E’ il bottaccio uno dei più nobili migratori della natura. La sobrietà e la bellezza della linea è quella di un signore alato, pronto a sfidare nemici ed elementi avversi. Possiede un volo imprevedibile e multiforme, adatto a tutte le circostanze e ad ogni ambiente che frequenta. Gli è caro ottobre, suo mese migrante per eccellenza. Tale volatile non teme viaggiare sia di notte che di giorno, anche senza soluzione di continuità. Nelle ore antelucane, quando i barlumi delle tenebre non sono del tutto spenti, questo migratore si annuncia dal lontano levante come un piccolo puntino nero nel rosso profondo del cielo. Vola a piccoli gruppi, ma anche da solo, emettendo, di tanto in tanto, il suo fatidico zirlio che è il verso di crociera. Ad ali battenti e con ritmi immutabili, avanza con un volo non molto veloce, ma ritmico e sostenuto. Vola con un atteggiamento guardingo, non dando credito a nessun richiamo, e tira avanti convinto di raggiungere le terre di svernamento. Se durante il viaggio si abbassa di quota è perché vuole conoscere gli ambienti che scruta dall’alto, se sono ospitali o no. Allora rallenta il ritmo alare quasi fermandolo per planare e posarsi sugli alberi. Se è poi assolutamente sicuro dell’assenza di pericolo, svolazza di caduta sul terreno per rifocillarsi e poi riprendere la rotta migrante che ha nel codice biologico.
Chi scrive ha praticato la caccia al tordo soprattutto fra gli ulivi del sud, dove l’amico ha sempre svernato. Ahimè, la realtà dell’oggi è profondamente cambiata, e fra gli ulivi il nostro selvatico sosta per pochissimo, per poi riprendere il volo con uno scatto alare repentino, e portarsi in alto e scomparire nelle diagonali celesti. Se il cacciatore ha individuato l’albero dove si è posato il selvatico e crede di aggredirlo di sorpresa, si è sbagliato, perché il tordo ha intuito in tempo la situazione di pericolo e sfrascando con volo invisibile, è scomparso. Nei mesi svernanti, quando il selvatico ha conosciuto nuovi ambienti, lo scatto alare si adatta alle circostanze. Di primo mattino si presenta guardingo e con volo non molto veloce, ma se è sorpreso dallo sparo e non ha lasciato le penne, fugge con battiti repentini per dileguarsi. Fermerà il suo volo là dove non avverte pericoli, per una pastura sicura. Fra gli alberi folti, come gli ulivi secolari, farà voletti di spostamento con scatti e schizzi senza farsi mai sorprendere. Per l’intera giornata non si sposterà più se non quando, con l’approssimarsi delle tenebre, ha deciso di rientrare per passare la notte. E il rientro può avvenire ovunque e soprattutto dove ci sono boschi, pinete, ed anche folti e grandi ulivi. Al rientro il suo battito alare cambia modalità. Se deve guadagnare una grande distesa boschiva, ama volare alto, con volo lento e circospetto, e giunto nella centralità dell’area boschiva, chiude le ali per catapultarsi come un siluro nel folto. Se è disturbato dal vento, è costretto ad un volo basso, quasi a mezzo metro dal terreno, con un battito d’ali velocissimo che sorprende irrimediabilmente il cacciatore. Il volo di rientro può anche non avvenire perché il tordo ha trovato riparo fra bassi cespugli ed alberi folti. Se vuole potrà guadagnare il bosco nella tarda notte, quando nulla potrà preoccuparlo. E lo farà con un battito d’ali più lento e tranquillo.

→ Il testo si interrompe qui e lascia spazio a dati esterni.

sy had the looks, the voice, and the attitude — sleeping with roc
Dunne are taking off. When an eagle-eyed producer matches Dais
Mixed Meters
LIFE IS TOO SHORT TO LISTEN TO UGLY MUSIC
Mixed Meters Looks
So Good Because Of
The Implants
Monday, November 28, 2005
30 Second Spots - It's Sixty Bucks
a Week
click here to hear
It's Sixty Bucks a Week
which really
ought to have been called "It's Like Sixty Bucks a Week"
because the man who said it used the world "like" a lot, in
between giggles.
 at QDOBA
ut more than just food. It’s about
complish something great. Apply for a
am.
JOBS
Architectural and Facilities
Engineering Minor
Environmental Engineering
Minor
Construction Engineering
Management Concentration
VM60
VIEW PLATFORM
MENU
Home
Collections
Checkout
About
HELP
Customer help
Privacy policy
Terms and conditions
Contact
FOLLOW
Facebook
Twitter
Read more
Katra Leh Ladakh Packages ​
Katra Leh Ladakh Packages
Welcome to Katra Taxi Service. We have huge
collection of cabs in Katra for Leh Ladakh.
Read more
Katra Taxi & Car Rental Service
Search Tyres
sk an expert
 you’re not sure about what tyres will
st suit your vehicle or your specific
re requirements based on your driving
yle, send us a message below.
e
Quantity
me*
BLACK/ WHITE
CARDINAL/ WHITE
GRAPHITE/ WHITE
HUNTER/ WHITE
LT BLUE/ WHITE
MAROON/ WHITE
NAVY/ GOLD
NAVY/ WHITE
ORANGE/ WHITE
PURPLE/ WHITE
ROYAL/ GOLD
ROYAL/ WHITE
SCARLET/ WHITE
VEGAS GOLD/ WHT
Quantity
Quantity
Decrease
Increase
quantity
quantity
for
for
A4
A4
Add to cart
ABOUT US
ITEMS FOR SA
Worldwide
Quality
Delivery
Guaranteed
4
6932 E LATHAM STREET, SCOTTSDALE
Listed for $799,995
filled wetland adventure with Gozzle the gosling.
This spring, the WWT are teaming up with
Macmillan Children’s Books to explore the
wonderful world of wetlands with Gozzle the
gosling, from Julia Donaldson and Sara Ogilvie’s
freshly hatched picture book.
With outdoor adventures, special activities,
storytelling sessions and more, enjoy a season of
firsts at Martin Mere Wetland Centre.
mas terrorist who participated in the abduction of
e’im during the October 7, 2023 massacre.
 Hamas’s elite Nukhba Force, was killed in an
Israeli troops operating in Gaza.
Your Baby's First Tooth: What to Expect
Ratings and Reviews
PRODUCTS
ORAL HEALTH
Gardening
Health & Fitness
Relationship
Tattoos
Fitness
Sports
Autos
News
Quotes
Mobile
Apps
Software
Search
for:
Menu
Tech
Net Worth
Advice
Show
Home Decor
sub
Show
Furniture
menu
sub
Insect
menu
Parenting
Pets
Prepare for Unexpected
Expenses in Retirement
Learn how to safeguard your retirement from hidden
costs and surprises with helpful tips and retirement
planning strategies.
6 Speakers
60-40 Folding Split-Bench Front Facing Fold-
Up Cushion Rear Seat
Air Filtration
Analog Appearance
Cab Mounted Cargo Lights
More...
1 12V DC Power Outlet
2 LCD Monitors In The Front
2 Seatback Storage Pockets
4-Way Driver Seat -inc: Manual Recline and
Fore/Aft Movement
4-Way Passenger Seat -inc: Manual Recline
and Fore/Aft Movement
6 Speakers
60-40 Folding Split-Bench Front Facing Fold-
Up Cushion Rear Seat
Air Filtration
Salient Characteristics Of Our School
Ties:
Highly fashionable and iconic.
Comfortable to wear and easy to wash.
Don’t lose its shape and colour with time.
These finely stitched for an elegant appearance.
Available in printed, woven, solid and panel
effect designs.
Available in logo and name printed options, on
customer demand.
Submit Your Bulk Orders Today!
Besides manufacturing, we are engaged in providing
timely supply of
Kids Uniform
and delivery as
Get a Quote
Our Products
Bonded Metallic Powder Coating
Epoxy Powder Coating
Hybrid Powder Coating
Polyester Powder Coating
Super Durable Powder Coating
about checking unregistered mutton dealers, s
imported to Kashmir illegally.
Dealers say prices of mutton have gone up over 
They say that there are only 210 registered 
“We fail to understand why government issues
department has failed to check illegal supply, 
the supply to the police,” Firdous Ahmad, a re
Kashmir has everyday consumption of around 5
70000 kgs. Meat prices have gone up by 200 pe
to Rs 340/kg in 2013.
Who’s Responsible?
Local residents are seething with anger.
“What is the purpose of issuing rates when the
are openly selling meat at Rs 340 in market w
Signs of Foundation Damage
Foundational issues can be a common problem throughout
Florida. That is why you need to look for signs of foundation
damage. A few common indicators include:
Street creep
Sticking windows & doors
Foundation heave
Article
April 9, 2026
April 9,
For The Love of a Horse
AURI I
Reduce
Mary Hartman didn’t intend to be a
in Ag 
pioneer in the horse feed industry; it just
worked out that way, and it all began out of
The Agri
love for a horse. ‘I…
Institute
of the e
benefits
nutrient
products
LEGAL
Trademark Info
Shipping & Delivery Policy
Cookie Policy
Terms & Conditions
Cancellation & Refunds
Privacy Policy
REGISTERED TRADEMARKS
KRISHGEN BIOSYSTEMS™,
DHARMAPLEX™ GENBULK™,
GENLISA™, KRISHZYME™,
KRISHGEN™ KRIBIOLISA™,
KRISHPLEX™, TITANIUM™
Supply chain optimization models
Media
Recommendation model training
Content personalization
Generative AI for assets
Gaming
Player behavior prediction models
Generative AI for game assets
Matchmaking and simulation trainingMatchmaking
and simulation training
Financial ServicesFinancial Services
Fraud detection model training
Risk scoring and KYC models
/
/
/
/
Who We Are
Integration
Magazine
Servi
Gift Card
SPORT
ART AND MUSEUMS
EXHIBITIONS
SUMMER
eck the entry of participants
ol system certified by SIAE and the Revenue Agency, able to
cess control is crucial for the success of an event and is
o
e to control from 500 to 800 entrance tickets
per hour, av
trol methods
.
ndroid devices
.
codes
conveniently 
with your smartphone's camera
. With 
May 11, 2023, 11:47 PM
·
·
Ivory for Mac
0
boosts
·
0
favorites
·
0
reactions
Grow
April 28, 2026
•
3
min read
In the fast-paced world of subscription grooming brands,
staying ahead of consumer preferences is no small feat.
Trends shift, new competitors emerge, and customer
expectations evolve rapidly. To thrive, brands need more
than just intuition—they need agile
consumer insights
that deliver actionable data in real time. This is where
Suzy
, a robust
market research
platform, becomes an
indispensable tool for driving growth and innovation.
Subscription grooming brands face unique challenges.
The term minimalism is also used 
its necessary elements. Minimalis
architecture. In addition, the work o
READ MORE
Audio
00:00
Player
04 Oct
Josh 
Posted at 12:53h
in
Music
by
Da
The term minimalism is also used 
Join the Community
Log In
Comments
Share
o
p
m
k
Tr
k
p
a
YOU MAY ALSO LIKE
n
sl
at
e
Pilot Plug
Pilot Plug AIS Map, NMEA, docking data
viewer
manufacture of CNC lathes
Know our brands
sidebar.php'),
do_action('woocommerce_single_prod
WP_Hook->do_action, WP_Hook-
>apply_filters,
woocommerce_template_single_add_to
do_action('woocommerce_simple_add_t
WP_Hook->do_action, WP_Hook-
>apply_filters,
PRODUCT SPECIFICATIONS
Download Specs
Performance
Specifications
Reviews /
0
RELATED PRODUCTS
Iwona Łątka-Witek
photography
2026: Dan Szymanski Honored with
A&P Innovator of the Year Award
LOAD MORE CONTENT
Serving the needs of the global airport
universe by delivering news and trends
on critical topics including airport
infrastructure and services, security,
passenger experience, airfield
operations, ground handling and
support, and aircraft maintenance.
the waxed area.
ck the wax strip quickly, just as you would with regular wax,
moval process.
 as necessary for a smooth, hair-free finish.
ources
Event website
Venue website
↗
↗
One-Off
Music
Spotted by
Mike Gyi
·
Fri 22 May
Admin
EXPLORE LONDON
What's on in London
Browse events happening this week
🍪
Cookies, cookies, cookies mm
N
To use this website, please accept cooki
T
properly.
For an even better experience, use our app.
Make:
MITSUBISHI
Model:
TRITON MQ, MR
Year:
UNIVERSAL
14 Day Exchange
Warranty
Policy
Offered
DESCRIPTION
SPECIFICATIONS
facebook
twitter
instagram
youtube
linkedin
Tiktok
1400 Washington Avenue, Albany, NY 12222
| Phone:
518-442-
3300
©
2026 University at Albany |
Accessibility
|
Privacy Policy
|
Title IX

L’eccessivo tasso di antropizzazione delle nostre campagne, unito all’uso di diserbanti che hanno sostituito l’aratura, hanno causato la diminuzione degli uccelli svernanti nei territori liberi alla caccia. Molti di essi preferiscono svernare nei parchi, nelle oasi, e in tutti quegli ambiti protetti dove si sentono al sicuro. In tali ambiti il tordo pratica voli tranquilli di continuo traccheggio, alla ricerca di pastura. Di certo quei cieli d’un tempo, pieni di tordi ad incrociarsi nei cieli con sibili e zirlii di richiami, non esistono più e sicuramente perché le alterazioni ambientali hanno costretto i selvatici verso terre sconosciute e ignote, ma sicure ed accoglienti. Quelle presenze di turdidi fino alla fine di marzo sono finite per sempre. Ciò che ci conforta è che questo signore alato, il tordo, fa parte di una specie formidabile, non destinata a scomparire, che si protrarrà fino alla fine dei tempi.